Je crains, Monsieur, que vous n'ayez plus à vous plaindre désormais de la peine que vous avez à lire mon griffonnage.
Je suis prêt à dire bonsoir à la compagnie. J'ai tant usé et abusé de mes yeux que je me suis trouvé tout à coup hors d'état de lire et d'écrire. Je ne sçais s'il me restera assez de lumière pour me conduire.

Il faut bien se contenter de la récompense qu'on a donnée au cocher Gilbert, faute de mieux, Je conviens avec vous que s'il avoit été élevé plus haut, il auroit pû publier de là des secrets que nous serons longtems à ignorer. Je suis fâché de la triste avanture de Mr Linguet, je le plains, sans approuver les torts qu'il peut avoir. Il n'a jamais été ce qu'on appelle mon ami.
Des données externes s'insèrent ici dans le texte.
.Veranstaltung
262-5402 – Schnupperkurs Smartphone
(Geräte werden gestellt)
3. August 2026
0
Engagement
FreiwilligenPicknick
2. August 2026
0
Je n'ai point vécû avec lui, nous n'avions aucune liaison commune, je l'ai vû lorsque vous m'avez donné quelques commissions auprès de lui; je l'ai vû Lorsqu'ayant quelque crédit sur la nation ingrate des gens de lettres, j'allois arrêter sa plûme lors que je le sçavois prêt à s'éccarter du respect et de l'admiration qu'on vous doit. J'ai toujours sçû reconnoître ses talens et leur render justice malgré les cris que la jalousie élevoit contre lui et s'il eût été véritablement mon ami il me deviendroit beaucoup plus cher par ses disgrâces.

Vous aviez des choses plus intéressantes à me dire que L'histoire du prétendu triomphe de l'autre homme dont vous me parlez.
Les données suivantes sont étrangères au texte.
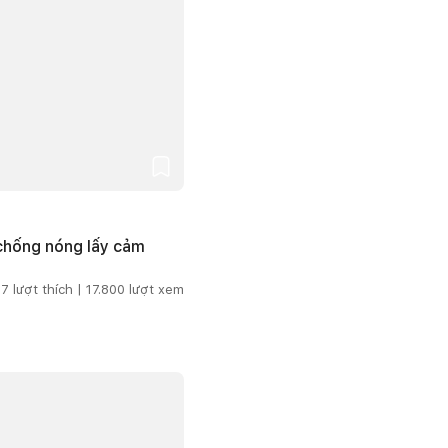
 chống nóng lấy cảm
7
lượt thích |
17.800
lượt xem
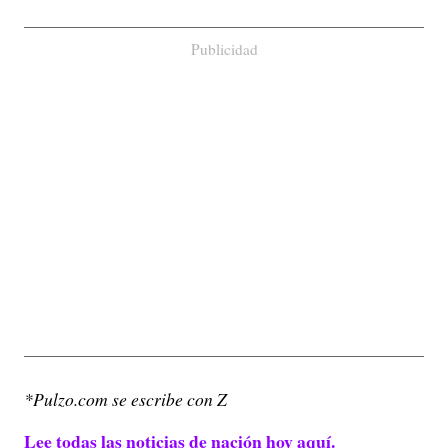
Publicidad
*Pulzo.com se escribe con Z
Lee todas las noticias de nación hoy aquí.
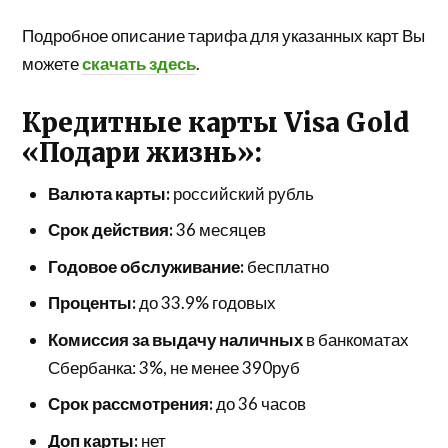
Подробное описание тарифа для указанных карт Вы
можете
скачать здесь
.
Кредитные карты Visa Gold
«Подари жизнь»:
Валюта карты:
российский рубль
Срок действия:
36 месяцев
Годовое обслуживание:
бесплатно
Проценты:
до 33.9% годовых
Комиссия за выдачу наличных
в банкоматах
Сбербанка: 3%, не менее 390руб
Срок рассмотрения:
до 36 часов
Доп карты:
нет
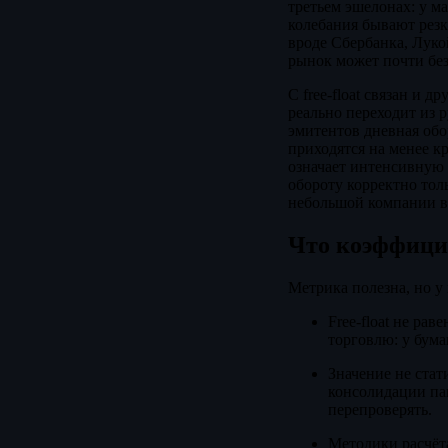
третьем эшелонах: у м
колебания бывают резк
вроде Сбербанка, Луко
рынок может почти без
С free-float связан и 
реально переходит из р
эмитентов дневная обо
приходятся на менее кр
означает интенсивную 
обороту корректно тол
небольшой компании в
Что коэффицие
Метрика полезна, но у
Free-float не ра
торговлю: у бум
Значение не ста
консолидации па
перепроверять.
Методики расчёт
Infantum, vir magne, jubes renovare dolorem.

Ce n'est point à moi que devroient s'adresser ces nouvelles; si j'avois à écrire à la pauvre veuve Calas je ne croirois pas lui faire une galanterie de lui parler de la gloire du Capitoul David.

Vous me faites vos adieux comme si vous étiez prêt à plier bagages. Vous avez parcouru une carrière assez glorieuse pour quitter la vie sans regret. Vous avez le bonheur de sçavoir où vos os doivent reposer.
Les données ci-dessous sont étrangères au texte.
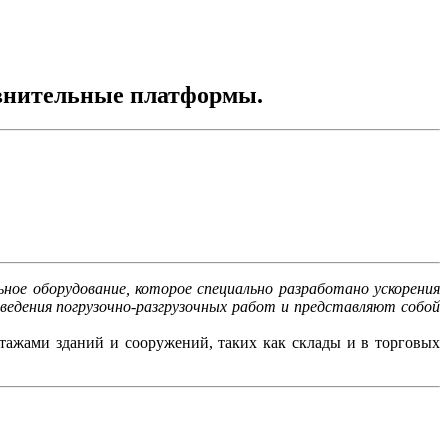
авнительные платформы.
ьное оборудование, которое специально разработано ускорения
ведения погрузочно-разгрузочных работ и представляют собой
этажами зданий и сооружений, таких как склады и в торговых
Felix qui potuit mundi nutante ruinâ
quo jaceat jam scire loco.

Les nations iront révérer vos cendres à Ferney et cet endroit illustré par votre séjour deviendra un lieu de pélerinage pour tout ce qui sçait apprétier le génie.

Quant à moi je n'ai pû encore établir mon gîte dans la Lampedouse, je n'ai pû y bâtir mon tombeau et je ne sçais si la mort ne me surprendra pas en chemin. Je n'aurai que le regret de ne vous avoir pas vû et de n'avoir pû vous dire combien je vous suis respectueusement attaché.